Build an AI Meeting Transcription API: An End-to-End Tutorial

Build a production-ready AI meeting transcription API with streaming, diarization, summaries, and exports. Code samples and architecture included.

ASOasis
9 min read
Build an AI Meeting Transcription API: An End-to-End Tutorial

Image used for representation purposes only.

Overview

This hands-on tutorial walks you through building a production-ready AI meeting transcription API. You will design clean REST and WebSocket interfaces, wire in a speech-to-text (ASR) engine, add diarization (who spoke when), and generate meeting summaries and action items with an LLM. We will also cover exports (SRT/VTT), quality evaluation, security, and scaling.

What you will build:

  • Batch transcription endpoint for recorded meetings
  • Real-time streaming transcription over WebSocket for live captions
  • Optional diarization and word-level timestamps
  • Post-processing: punctuation, normalization, and redaction
  • Summaries, topics, action items, and highlights
  • Exports to JSON, SRT, and VTT

This tutorial is provider-agnostic. Plug in the ASR and LLM engines you prefer (cloud or on-prem). Code samples use Python (FastAPI) on the server and browser JavaScript on the client.

Architecture at a Glance

The system has four layers:

  1. Ingestion
    • Batch: storage URL (e.g., cloud object store) or direct upload
    • Streaming: WebSocket sends small audio chunks from the browser or softphone
  2. Processing
    • Decoder: normalize audio to 16 kHz, mono PCM
    • ASR: transcribe (streaming or batch)
    • Diarization: detect speakers and assign segments
    • Post-processing: punctuation, capitalization, profanity masking, PII redaction
  3. Intelligence
    • Summarize and extract topics, action items, decisions, and follow-ups
    • Confidence scores, timestamps, and search-ready JSON
  4. Delivery
    • REST to fetch JSON
    • SRT/VTT for captions
    • Webhooks for job completion

Prerequisites

  • Python 3.10+
  • FastAPI and Uvicorn
  • ffmpeg installed on the server
  • An ASR engine (cloud SDK or local library) with streaming and/or batch support
  • An LLM provider (cloud or local) for summaries and action items

Install base dependencies:

pip install fastapi uvicorn websockets pydantic[dotenv] httpx orjson

Optional libraries you may use behind the adapter interfaces:

  • ASR: faster-whisper, Vosk, cloud SDKs
  • Diarization: pyannote.audio (offline), vendor diarization
  • Redaction: custom regex or NER models

API Design

REST (Batch)

  • POST /v1/transcripts: create a transcription job
  • GET /v1/transcripts/{id}: get job status and results
  • GET /v1/transcripts/{id}.srt: export SRT
  • GET /v1/transcripts/{id}.vtt: export VTT
  • Optional: POST /v1/webhooks/test for integration checks

Request example:

{
  "audio_url": "https://storage.example.com/meetings/abc123.m4a",
  "diarize": true,
  "language": "en",
  "redact_pii": true,
  "summarize": true
}

Response (202 Accepted):

{
  "id": "job_e2c1b4",
  "status": "queued"
}

WebSocket (Streaming)

  • wss://api.example.com/v1/stream
  • Client sends small audio chunks (e.g., 20–60 ms) and control messages
  • Server replies with partial and final segments, including timestamps and speaker labels (if available)

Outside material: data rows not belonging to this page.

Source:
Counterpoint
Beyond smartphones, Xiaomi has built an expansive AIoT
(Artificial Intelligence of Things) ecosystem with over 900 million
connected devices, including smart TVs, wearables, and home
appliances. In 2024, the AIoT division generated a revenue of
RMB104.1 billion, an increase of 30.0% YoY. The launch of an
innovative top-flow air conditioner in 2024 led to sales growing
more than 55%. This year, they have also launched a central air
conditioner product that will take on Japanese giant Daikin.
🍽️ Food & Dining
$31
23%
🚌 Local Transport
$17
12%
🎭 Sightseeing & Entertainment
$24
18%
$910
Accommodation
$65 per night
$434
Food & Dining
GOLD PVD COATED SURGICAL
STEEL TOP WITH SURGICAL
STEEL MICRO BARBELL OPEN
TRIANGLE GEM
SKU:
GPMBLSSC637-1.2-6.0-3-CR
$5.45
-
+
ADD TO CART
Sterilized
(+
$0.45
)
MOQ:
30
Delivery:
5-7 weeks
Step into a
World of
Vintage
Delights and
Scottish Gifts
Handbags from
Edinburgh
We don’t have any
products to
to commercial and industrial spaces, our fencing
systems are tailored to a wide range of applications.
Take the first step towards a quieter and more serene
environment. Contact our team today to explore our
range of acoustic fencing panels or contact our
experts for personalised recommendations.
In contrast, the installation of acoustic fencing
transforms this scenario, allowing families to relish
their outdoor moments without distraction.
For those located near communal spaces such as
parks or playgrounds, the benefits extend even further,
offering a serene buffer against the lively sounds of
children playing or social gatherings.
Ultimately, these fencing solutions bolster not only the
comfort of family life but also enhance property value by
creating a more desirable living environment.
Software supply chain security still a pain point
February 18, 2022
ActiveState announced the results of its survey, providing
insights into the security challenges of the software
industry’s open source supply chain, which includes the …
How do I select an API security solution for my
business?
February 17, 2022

Client-to-server JSON control message:

{ "type": "start", "sample_rate": 16000, "language": "en", "diarize": true }

Server-to-client transcript frame (partial):

{
  "type": "partial",
  "seq": 42,
  "start": 12.36,
  "end": 13.10,
  "text": "we should move the deadline",
  "speaker": "S1",
  "confidence": 0.87
}

Final segment uses type: "final". The server sends type: "summary" at the end if summarization is enabled.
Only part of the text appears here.